|
Hi Guys. Suppose this question has been asked numerous times. I have a database "postgresql" with about 20 columns and about 1.4million records. I select data from the database between two given date ranges and it takes about 4 minutes to fill the dataset. I would like to speed this up. I am doing no updates, just using the data to compile a report. is there a faster way to do this? Below code is what I have. My results are OK but just filling the dataset is a bit of a problem i that it takes +- 4 to 5 minutes to fill the dataset.

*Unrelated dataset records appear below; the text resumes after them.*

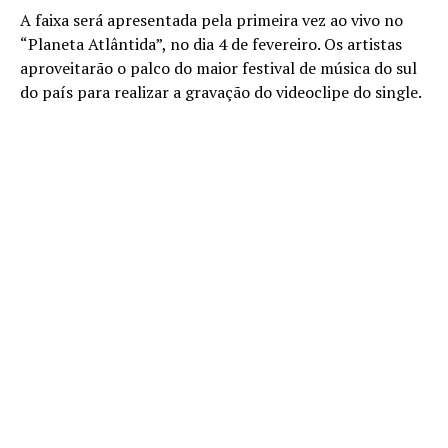
A faixa será apresentada pela primeira vez ao vivo no
“Planeta Atlântida”, no dia 4 de fevereiro. Os artistas
aproveitarão o palco do maior festival de música do sul
do país para realizar a gravação do videoclipe do single.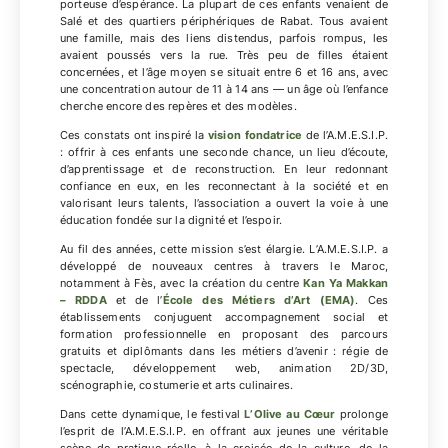
porteuse d’espérance. La plupart de ces enfants venaient de
Salé et des quartiers périphériques de Rabat. Tous avaient
une famille, mais des liens distendus, parfois rompus, les
avaient poussés vers la rue. Très peu de filles étaient
concernées, et l’âge moyen se situait entre 6 et 16 ans, avec
une concentration autour de 11 à 14 ans — un âge où l’enfance
cherche encore des repères et des modèles.
Ces constats ont inspiré la
vision fondatrice
de l’A.M.E.S.I.P.
: offrir à ces enfants une seconde chance, un lieu d’écoute,
d’apprentissage et de reconstruction. En leur redonnant
confiance en eux, en les reconnectant à la société et en
valorisant leurs talents, l’association a ouvert la voie à une
éducation fondée sur la dignité et l’espoir.
Au fil des années, cette mission s’est élargie. L’A.M.E.S.I.P. a
développé de nouveaux centres à travers le Maroc,
notamment à Fès, avec la création du centre
Kan Ya Makkan
– RDDA
et de l’
École des Métiers d’Art (EMA)
. Ces
établissements conjuguent accompagnement social et
formation professionnelle en proposant des parcours
gratuits et diplômants dans les métiers d’avenir : régie de
spectacle, développement web, animation 2D/3D,
scénographie, costumerie et arts culinaires.
Dans cette dynamique, le festival
L’Olive au Cœur
prolonge
l’esprit de l’A.M.E.S.I.P. en offrant aux jeunes une véritable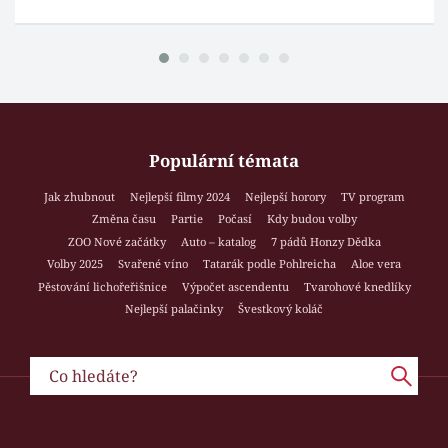
Populární témata
Jak zhubnout
Nejlepší filmy 2024
Nejlepší horory
TV program
Změna času
Partie
Počasí
Kdy budou volby
ZOO Nové začátky
Auto – katalog
7 pádů Honzy Dědka
Volby 2025
Svařené víno
Tatarák podle Pohlreicha
Aloe vera
Pěstování lichořeřišnice
Výpočet ascendentu
Tvarohové knedlíky
Nejlepší palačinky
Švestkový koláč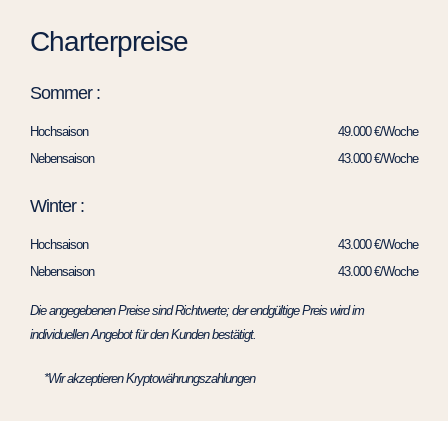
Charterpreise
Sommer :
Hochsaison
49.000 €/Woche
Nebensaison
43.000 €/Woche
Winter :
Hochsaison
43.000 €/Woche
Nebensaison
43.000 €/Woche
Die angegebenen Preise sind Richtwerte; der endgültige Preis wird im
individuellen Angebot für den Kunden bestätigt.
*Wir akzeptieren Kryptowährungszahlungen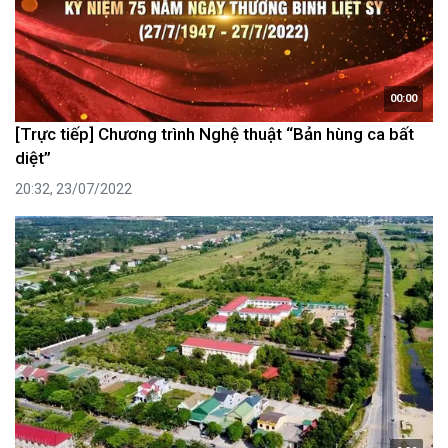
00:00
[Trực tiếp] Chương trình Nghệ thuật “Bản hùng ca bất
diệt”
20:32, 23/07/2022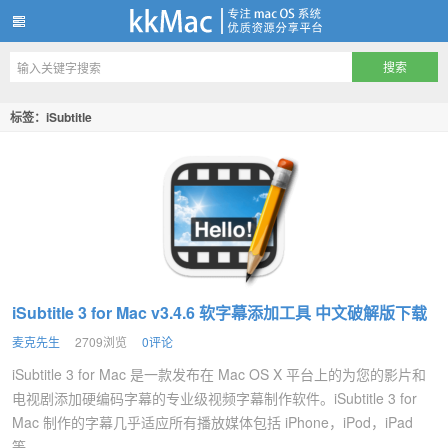
kkMac
标签：iSubtitle
iSubtitle 3 for Mac v3.4.6 软字幕添加工具 中文破解版下载
麦克先生
2709浏览
0评论
iSubtitle 3 for Mac 是一款发布在 Mac OS X 平台上的为您的影片和
电视剧添加硬编码字幕的专业级视频字幕制作软件。iSubtitle 3 for
Mac 制作的字幕几乎适应所有播放媒体包括 iPhone，iPod，iPad
等...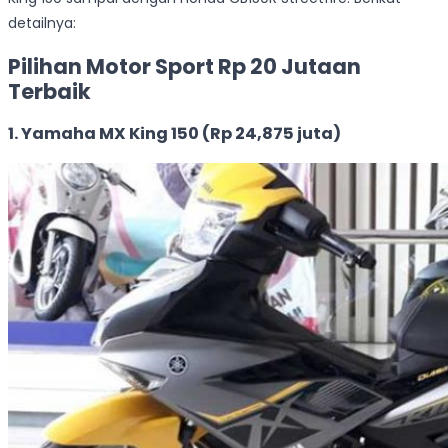
detailnya:
Pilihan Motor Sport Rp 20 Jutaan
Terbaik
1. Yamaha MX King 150 (Rp 24,875 juta)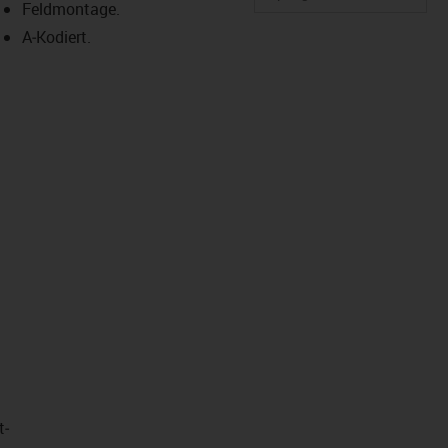
Feldmontage.
A‑Kodiert.
us-icon-arrow-right
t­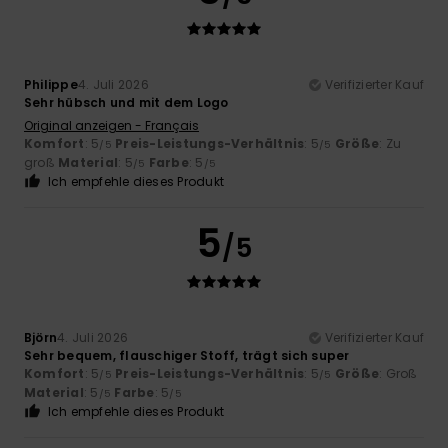
Philippe
4. Juli 2026
Verifizierter Kauf
Sehr hübsch und mit dem Logo
Original anzeigen - Français
Komfort
: 5
Preis-Leistungs-Verhältnis
: 5
Größe
: Zu
/5
/5
groß
Material
: 5
Farbe
: 5
/5
/5
Ich empfehle dieses Produkt
5
/5
Björn
4. Juli 2026
Verifizierter Kauf
Sehr bequem, flauschiger Stoff, trägt sich super
Komfort
: 5
Preis-Leistungs-Verhältnis
: 5
Größe
: Groß
/5
/5
Material
: 5
Farbe
: 5
/5
/5
Ich empfehle dieses Produkt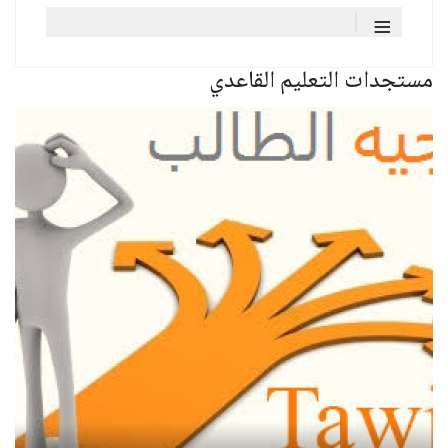
≡
مستجدات التعليم القاعدي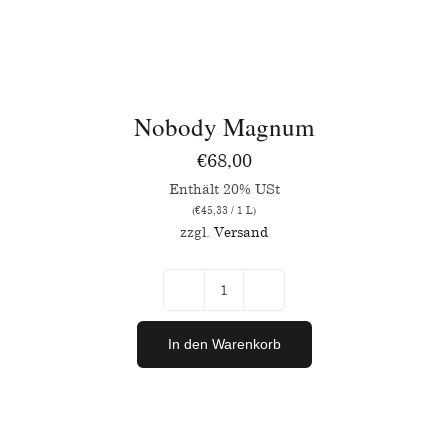
Menge
IN
DEN
WARENKORB
/
Nobody Magnum
DETAILS
€
68,00
Enthält 20% USt
(
€
45,33
/ 1 L)
zzgl.
Versand
Nobody
Magnum
In den Warenkorb
Menge
IN
DEN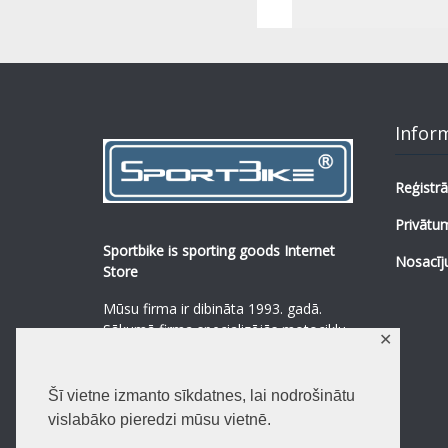
Infor
Reģistrā
Privātum
Sportbike is sporting goods Internet
Nosacīj
Store
Mūsu firma ir dibināta 1993. gadā.
Sākumā firma specializējās motociklu,
✕
mopēdu un to rezerves daļu
pārdošanā.
...
0
Šī vietne izmanto sīkdatnes, lai nodrošinātu
Lasīt vairāk
vislabāko pieredzi mūsu vietnē.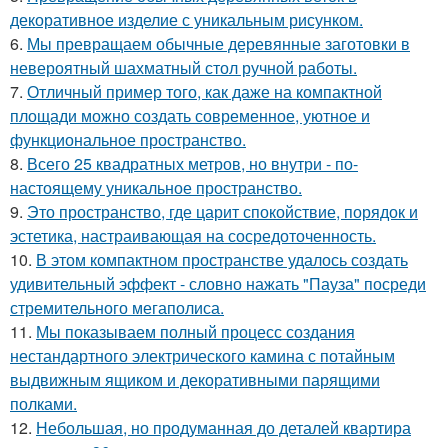
декоративное изделие с уникальным рисунком.
6.
Мы превращаем обычные деревянные заготовки в
невероятный шахматный стол ручной работы.
7.
Отличный пример того, как даже на компактной
площади можно создать современное, уютное и
функциональное пространство.
8.
Всего 25 квадратных метров, но внутри - по-
настоящему уникальное пространство.
9.
Это пространство, где царит спокойствие, порядок и
эстетика, настраивающая на сосредоточенность.
10.
В этом компактном пространстве удалось создать
удивительный эффект - словно нажать "Пауза" посреди
стремительного мегаполиса.
11.
Мы показываем полный процесс создания
нестандартного электрического камина с потайным
выдвижным ящиком и декоративными парящими
полками.
12.
Небольшая, но продуманная до деталей квартира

string sql = @"SELECT * FROM datbase where bus_received_time_stamp between @startDate AND @endDate";
NpgsqlConnection conn = new NpgsqlConnection(conns);
string fromDate = dtStartDate.Text;
string toDate = dtEndDate.Text;
NpgsqlCommand cmd = new NpgsqlCommand();
cmd.Connection = conn;
cmd.CommandText = sql;
cmd.Parameters.AddWithValue("@startDate", fromDate + " 00:00:01");
cmd.Parameters.AddWithValue("@endDate", toDate + " 23:59:59");
#endregion
conversionRate = txtConversionRate.Text;
double conRate = Convert.ToDouble(conversionRate);
try
{
conn.Open();
setText(this, "Connection Established");
NpgsqlDataAdapter da = new NpgsqlDataAdapter(cmd);
setText(this, "Collecting Data for Processing!");
da.Fill(dts);
setText(this, "Define Data To be Used");
From here the processing takes a few minutes as there quite a bit of matching to do etc. However the main thing here is that filling the DataAdapter takes too much time. I would like to cut this down to maybe a few seconds, maybe a minute? I have added an Index on the DB on the Datee column to try and speed things up but now sure if this is correct?
Any ideas??
Excellence is doing ordinary things extraordinarily well.
|
|
|
|
|
Sounds like you are retrieving a huge dataset and doing calculations in your client code? If these statistics or calculations can be done on the SQL server, it will likely increase performance (because sql servers are really good at aggregating stats) and it will decrease network load, which I suspect is your problem in the first place. Getting 1.4 million rows from the database will always take a long time because it has to transfer all that data over the network. If you only had one boolean column in your table, 1.4 million rows would be 1.3MB of data - your 20 columns could result in your "fill the dataset" being a 20MB download, and that's never gonna be real fast.
To recap - solutions involve reducing the amount of data you need to transfer. Ideally, only transfer exactly what needs to be seen by the user and nothing more. Even if your query is super fast, transferring data over the network isn't. Your index on the date column is about all you can do to speed up the query since it's your only selection criteria, but again, finding the data isn't probably the issue.
|
|
|
|
|
Filling the dataset is always going to be the bottleneck in your code.
That being said...
A few "band-aid" fixes:
1) Your query is pretty basic, but you *might* shave off a bit of time by using a stored procedure instead.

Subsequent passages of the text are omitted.